The current accounting partnership traces its roots back to 1917 and was formally founded in 1998 by a merger of two namesake regional accounting firms: Eide Helmeke & Co. and Charles Bailly & Co. In 2026, to accommodate a $1.8 billion equity investment by Reverence Capital Partners, the firm's non-attest operations were reorganized into an advisory entity. As of 2026, that advisory entity employs almost all of the approximately 3,500 professionals across 50 offices in 20 states.

The firm is recognized as a top CPA firm by trade publications based on its revenue in the United States, with significant inorganic growth occurring after 2017.

==History==
===Early history===
The partnership has origins to 1917 as Bishop Brissman & Co. in Fargo, North Dakota. In 1944, the practice was renamed Cull Eide & Co. after Oliver A. Eide was admitted as a partner. Following several significant regulatory and industry changes between the 1940s and 1960s, Cull Eide & Co. had been recast to Eide, Helmeke, Boelz & Pasch as it began to acquire offices in Bismarck, North Dakota, Sioux Falls, South Dakota, and Aberdeen, South Dakota through the late 1960s. Later in 1981 becoming known as Eide Helmeke & Co. as it continued to grow and add offices in Phoenix, Arizona and Minneapolis through the 1980s.

Separately, Charles E. Bailly moved to Fargo to open a second location of Broeker Hendrickson in 1950. During 1978, nine partners left Broeker Hendrickson to form Charles Bailly & Co., establishing the second predecessor firm with offices in Fargo and Bismarck, North Dakota. Around the same time in the 1980s, Charles Bailly & Co. added offices in Sioux Falls, South Dakota, Minneapolis, Billings, Montana, and Dubuque, Iowa.

In 1998, Eide Helmeke & Co. and Charles Bailly & Co. merged to form Eide Bailly LLP. The combined partnership began with 55 partners and nine offices with approximately $40 million in revenue.

===Recent history===
For the next 25 years, the firm grew both organically and through continued mergers, adding 38 office locations across the Western United States through 2023. Annual revenue reached $100 million in 2007, and during the first half of 2012, Eide Bailly and Wipfli announced a proposed merger, which eventually was abandoned before closing.

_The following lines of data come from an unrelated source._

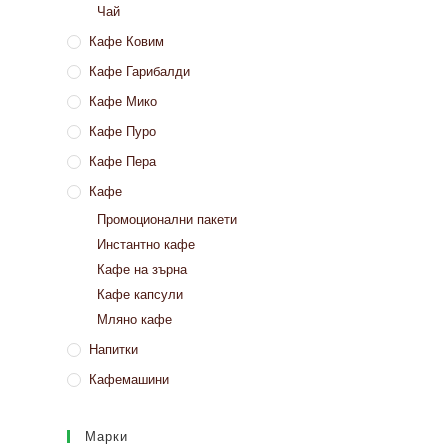
Чай
Кафе Ковим
Кафе Гарибалди
Кафе Мико
Кафе Пуро
Кафе Пера
Кафе
Промоционални пакети
Инстантно кафе
Кафе на зърна
Кафе капсули
Мляно кафе
Напитки
Кафемашини
Марки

Eide Bailly marked its 100th anniversary in 2017 while exceeding $250 million in total revenue. In 2019 the firm opened an India office to offshore work. The firm then passed $500 million in revenue in 2022 and $750 million in 2025. Around that same time, Eide Bailly sold it's wealth management division and also introduced an updated brand identity and logo.

In August 2026, Eide Bailly LLP completed the sale of a majority stake to private equity firm Reverence Capital Partners, valuing the business at $1.8 billion. To comply with regulatory restrictions on the practice of accountancy and firm ownership, the partnership reorganized into an alternative practice structure with an administrative agreement, where Eide Bailly Advisory LLC provides all services except audit and attest, which are still performed by the CPA-led partnership.

===Eide Bailly Alliance===
The firm also manages the Eide Bailly Alliance, a member network of independent accounting firms across the United States.

==Services==
The firm operates four core service lines: assurance, tax, client accounting services, and business advisory and consulting.